WORK INSTRUCTIONS »
Leave the images aside and output every entry exactly.

INFORMATION »
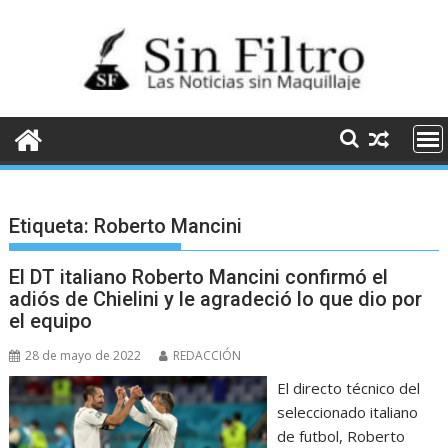
Saltar
al
contenido
Etiqueta:
Roberto Mancini
El DT italiano Roberto Mancini confirmó el
adiós de Chielini y le agradeció lo que dio por
el equipo
28 de mayo de 2022
REDACCIÓN
El directo técnico del
seleccionado italiano
de futbol, Roberto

ANSWER BOX »
Saltar
al
contenido
Etiqueta:
Roberto Mancini
El DT italiano Roberto Mancini confirmó el
adiós de Chielini y le agradeció lo que dio por
el equipo
28 de mayo de 2022
REDACCIÓN
El directo técnico del
seleccionado italiano
de futbol, Roberto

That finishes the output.